Key Features of an Effective E-Learning Platform

E-Learning is big business, and not just for universities and traditional academic institutions. Many professionals are able to provide themselves with a second income stream by curating courses which teach others some of the skills that they have acquired throughout their careers.

If you would like to take advantage of the e-learning trend, there are some things that you should bear in mind when you are deciding whether to invest in a formal learning platform, or whether you think you will be able to deliver your course effectively using other tools.

Community

if you are teaching a course which may have a high emotional impact on students, this is important. Learning online is a lot more solitary than traditional classroom based learning, and it’s important to replicate the feeling of community between students. For example, registered nurses undertaking an online RN to NP to become a nurse practitioner will be juggling their studies with placements which involve a lot of emotionally draining work. If they can access a community of other registered nurses in the same position as them they can not only get advice, but they will feel supported which will help them not to become overwhelmed and it will improve their learning outcomes. If you focus on building a community of students you can also use it to your advantage, as you will have a pool of people who you can go to for advice on what topics they would like covered, and what courses they might be interested in, in the future.
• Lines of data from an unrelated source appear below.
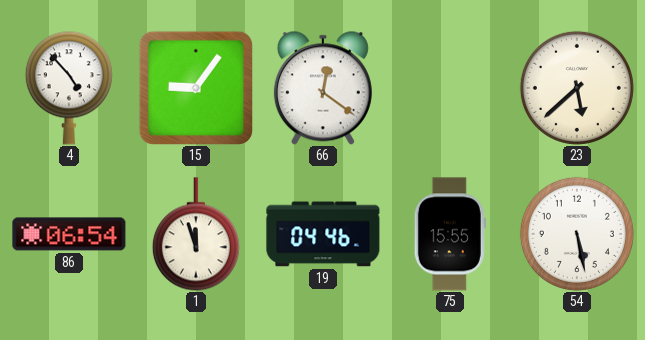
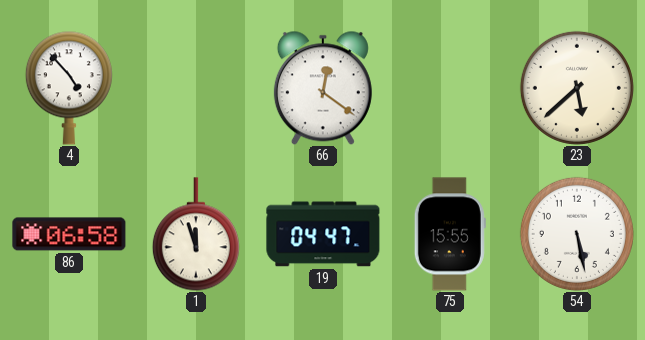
15: 9:06 -> none
86: 06:54 -> 06:58
19: 04:46 -> 04:47
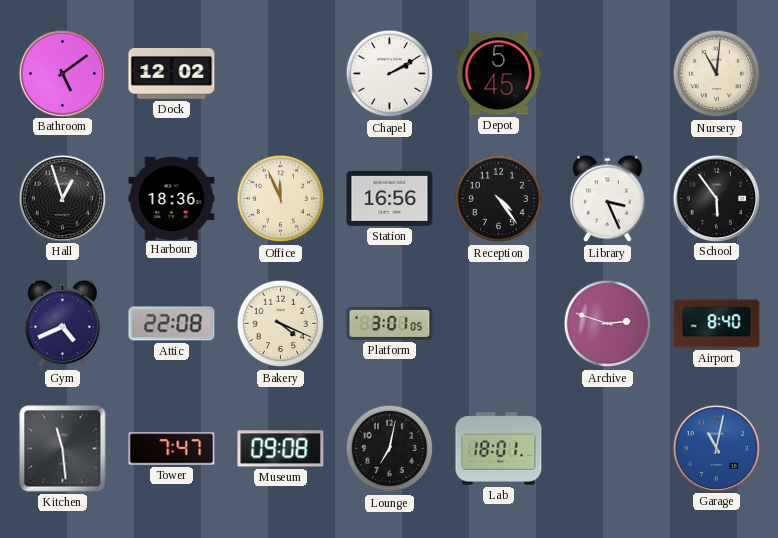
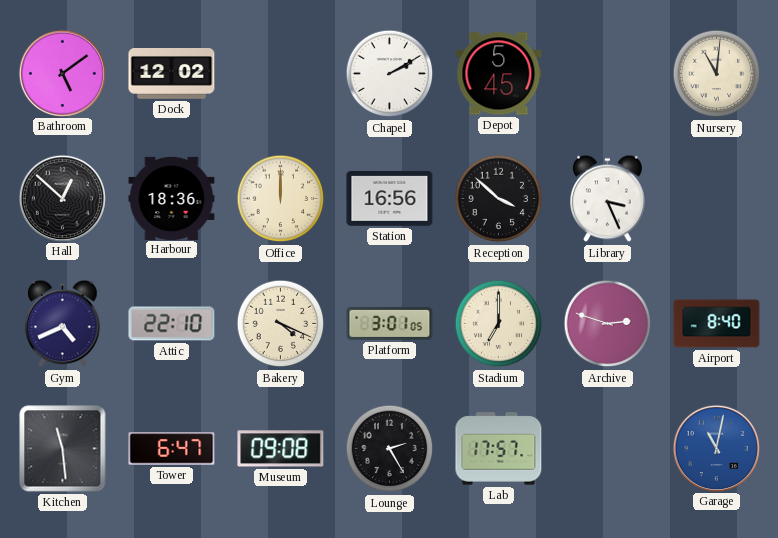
Hall: 12:57 -> 12:52
Office: 11:56 -> 12:00
Reception: 4:24 -> 3:52
School: 5:54 -> none
Attic: 22:08 -> 22:10
Stadium: none -> 7:00
Tower: 7:47 -> 6:47
Lounge: 7:02 -> 2:25
Lab: 18:01 -> 17:57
You can foster a sense of community through existing social media platforms, the key is that you use them regularly so that your students don’t feel as though they are just talking into the ether!

Virtual Classroom

If you are going to be delivering teaching online, then it’s a good idea to try to mimic the classroom environment. This means that you need to not only be able to speak to a group of people, but ideally you should also have access to:

– A whiteboard so that you can highlight key points and ideas. This could be a physical whiteboard if you are able to set up your camera so that both you and the board are in shot, or it could be a whiteboard tool.

– Two way communication, meaning that the people you are teaching are able to ask you questions but in a non disruptive way. You might want to utilize a text chat function for this which you keep an eye on, or you could use a feature such as the one available in Zoom where students can virtually ‘raise their hand’. This can be easier to keep track of if you are teaching a large group than a text chat is.

– Ability to screen share and present. This means that you can compile slides with your key points and any illustrative images ahead of time, and share them with your class.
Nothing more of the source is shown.